#### Try it
A single number is the required answer: the count of lines in the listing below that hold the string "Google".

#### Records for the task
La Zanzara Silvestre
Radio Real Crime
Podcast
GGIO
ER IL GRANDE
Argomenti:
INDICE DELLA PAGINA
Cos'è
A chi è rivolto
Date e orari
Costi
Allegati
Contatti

* * *

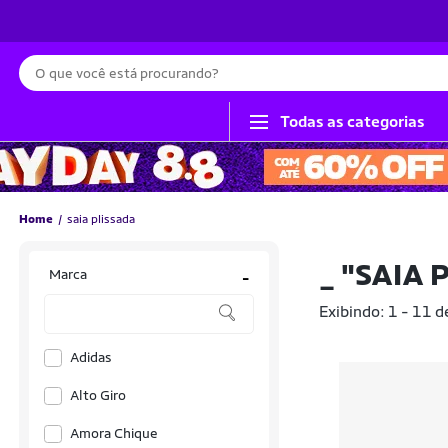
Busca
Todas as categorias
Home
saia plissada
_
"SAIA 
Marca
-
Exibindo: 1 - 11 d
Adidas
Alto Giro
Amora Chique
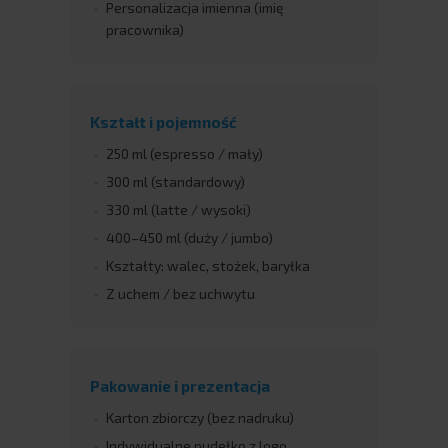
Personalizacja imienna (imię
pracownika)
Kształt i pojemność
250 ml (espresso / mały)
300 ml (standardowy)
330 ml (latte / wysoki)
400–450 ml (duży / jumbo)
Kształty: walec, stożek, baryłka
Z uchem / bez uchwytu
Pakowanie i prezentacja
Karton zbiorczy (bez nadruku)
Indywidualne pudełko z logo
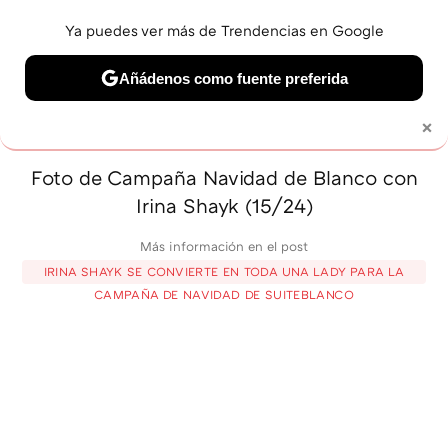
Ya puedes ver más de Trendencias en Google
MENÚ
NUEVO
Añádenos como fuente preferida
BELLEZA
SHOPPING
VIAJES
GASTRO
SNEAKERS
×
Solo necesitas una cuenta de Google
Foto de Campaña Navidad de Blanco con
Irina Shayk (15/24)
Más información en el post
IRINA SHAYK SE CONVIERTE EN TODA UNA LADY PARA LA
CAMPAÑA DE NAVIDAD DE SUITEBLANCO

#### Exercise output
2